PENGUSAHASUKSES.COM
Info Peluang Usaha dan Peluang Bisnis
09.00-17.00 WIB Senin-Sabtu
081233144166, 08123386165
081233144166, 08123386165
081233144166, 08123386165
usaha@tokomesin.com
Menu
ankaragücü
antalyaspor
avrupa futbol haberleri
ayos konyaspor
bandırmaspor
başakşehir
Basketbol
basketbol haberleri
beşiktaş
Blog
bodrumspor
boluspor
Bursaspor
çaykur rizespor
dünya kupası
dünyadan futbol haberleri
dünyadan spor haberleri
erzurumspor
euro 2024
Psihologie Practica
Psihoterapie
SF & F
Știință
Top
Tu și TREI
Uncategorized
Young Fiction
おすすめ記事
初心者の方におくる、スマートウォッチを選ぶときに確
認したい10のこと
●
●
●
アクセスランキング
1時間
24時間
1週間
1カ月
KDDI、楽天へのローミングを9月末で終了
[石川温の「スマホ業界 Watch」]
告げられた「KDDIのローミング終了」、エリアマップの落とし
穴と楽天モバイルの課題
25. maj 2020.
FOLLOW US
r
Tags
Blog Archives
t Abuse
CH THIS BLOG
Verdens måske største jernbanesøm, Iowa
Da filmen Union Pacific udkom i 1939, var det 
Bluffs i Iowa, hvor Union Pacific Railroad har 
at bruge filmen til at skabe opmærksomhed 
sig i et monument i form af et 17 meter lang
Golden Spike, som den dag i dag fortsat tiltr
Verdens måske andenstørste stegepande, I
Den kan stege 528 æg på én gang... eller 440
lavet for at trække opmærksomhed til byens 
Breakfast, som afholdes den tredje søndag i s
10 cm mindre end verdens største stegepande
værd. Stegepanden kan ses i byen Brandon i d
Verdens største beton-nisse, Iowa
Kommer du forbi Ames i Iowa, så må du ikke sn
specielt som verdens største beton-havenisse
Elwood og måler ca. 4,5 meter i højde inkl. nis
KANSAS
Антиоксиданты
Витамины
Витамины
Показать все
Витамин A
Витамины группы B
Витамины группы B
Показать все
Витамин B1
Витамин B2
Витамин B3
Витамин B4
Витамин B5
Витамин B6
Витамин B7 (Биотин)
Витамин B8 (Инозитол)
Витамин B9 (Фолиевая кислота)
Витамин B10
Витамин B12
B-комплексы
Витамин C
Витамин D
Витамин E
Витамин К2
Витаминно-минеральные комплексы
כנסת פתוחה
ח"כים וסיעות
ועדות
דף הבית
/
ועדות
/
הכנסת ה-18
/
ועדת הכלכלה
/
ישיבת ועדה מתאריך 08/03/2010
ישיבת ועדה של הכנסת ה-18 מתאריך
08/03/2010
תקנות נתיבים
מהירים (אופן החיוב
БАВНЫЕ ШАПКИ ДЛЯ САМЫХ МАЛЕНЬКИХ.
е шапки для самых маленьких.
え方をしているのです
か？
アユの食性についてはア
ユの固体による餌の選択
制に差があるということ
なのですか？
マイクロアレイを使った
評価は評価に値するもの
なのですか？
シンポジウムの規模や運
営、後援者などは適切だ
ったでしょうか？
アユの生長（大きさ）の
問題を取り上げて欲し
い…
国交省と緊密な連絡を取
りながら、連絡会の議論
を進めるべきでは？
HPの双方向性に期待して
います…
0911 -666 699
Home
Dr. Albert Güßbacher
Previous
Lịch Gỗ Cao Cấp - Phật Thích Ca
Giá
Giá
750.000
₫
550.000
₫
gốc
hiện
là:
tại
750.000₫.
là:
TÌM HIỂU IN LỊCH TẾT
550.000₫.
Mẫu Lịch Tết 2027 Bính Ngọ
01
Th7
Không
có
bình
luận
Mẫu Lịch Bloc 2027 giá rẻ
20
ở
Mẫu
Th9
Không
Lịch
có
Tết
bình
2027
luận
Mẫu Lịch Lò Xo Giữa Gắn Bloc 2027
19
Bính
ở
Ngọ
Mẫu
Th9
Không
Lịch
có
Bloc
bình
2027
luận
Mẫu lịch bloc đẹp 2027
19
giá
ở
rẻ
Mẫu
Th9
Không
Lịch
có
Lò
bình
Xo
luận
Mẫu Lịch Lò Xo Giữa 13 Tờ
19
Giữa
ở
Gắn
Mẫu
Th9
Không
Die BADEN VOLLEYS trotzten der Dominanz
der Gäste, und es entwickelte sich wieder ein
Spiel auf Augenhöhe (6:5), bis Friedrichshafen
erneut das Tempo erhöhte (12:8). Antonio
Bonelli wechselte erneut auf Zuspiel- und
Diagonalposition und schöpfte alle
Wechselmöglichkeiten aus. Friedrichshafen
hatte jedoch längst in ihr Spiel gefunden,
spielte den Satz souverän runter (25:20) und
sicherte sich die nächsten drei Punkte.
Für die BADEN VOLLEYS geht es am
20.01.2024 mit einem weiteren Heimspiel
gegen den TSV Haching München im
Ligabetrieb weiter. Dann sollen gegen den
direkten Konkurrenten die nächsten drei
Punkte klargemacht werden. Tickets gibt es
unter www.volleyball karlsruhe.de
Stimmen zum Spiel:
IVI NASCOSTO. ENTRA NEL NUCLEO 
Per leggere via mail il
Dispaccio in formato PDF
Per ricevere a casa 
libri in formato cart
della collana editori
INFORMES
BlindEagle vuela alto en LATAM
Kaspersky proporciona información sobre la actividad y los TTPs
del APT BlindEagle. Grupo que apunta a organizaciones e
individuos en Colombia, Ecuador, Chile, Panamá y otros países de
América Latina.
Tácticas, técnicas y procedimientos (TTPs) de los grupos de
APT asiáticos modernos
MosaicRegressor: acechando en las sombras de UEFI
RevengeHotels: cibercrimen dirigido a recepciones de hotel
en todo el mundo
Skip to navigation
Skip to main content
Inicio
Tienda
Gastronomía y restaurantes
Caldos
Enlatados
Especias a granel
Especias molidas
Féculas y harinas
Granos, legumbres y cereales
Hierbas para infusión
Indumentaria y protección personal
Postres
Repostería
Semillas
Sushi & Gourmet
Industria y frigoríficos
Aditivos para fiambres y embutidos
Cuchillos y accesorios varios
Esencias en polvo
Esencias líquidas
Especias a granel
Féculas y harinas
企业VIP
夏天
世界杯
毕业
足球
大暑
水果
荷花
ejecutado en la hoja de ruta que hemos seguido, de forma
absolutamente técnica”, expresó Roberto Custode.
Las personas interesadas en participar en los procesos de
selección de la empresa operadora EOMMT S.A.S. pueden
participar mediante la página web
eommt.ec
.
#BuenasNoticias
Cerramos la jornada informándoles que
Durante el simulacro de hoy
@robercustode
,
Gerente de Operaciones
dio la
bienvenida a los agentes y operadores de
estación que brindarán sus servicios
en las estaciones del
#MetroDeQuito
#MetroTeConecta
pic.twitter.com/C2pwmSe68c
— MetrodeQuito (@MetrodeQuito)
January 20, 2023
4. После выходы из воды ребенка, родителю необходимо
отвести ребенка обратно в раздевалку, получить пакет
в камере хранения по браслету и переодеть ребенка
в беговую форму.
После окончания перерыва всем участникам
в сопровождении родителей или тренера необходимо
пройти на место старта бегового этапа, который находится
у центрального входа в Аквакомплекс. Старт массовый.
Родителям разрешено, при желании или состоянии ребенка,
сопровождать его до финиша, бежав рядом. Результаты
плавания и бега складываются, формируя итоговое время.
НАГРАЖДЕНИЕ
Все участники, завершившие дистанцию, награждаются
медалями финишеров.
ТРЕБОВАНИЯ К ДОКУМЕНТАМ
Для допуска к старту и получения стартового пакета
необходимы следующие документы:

•••

REQUIRED ACTION ▸ Working from the material above, retype exactly the lines from the one with "sig i et monument i form af et 17 meter lang" through the one with "værd. Stegepanden kan ses i byen Brandon i d", both included, and only those lines.

REPLY ▸
sig i et monument i form af et 17 meter lang
Golden Spike, som den dag i dag fortsat tiltr
Verdens måske andenstørste stegepande, I
Den kan stege 528 æg på én gang... eller 440
lavet for at trække opmærksomhed til byens 
Breakfast, som afholdes den tredje søndag i s
10 cm mindre end verdens største stegepande
værd. Stegepanden kan ses i byen Brandon i d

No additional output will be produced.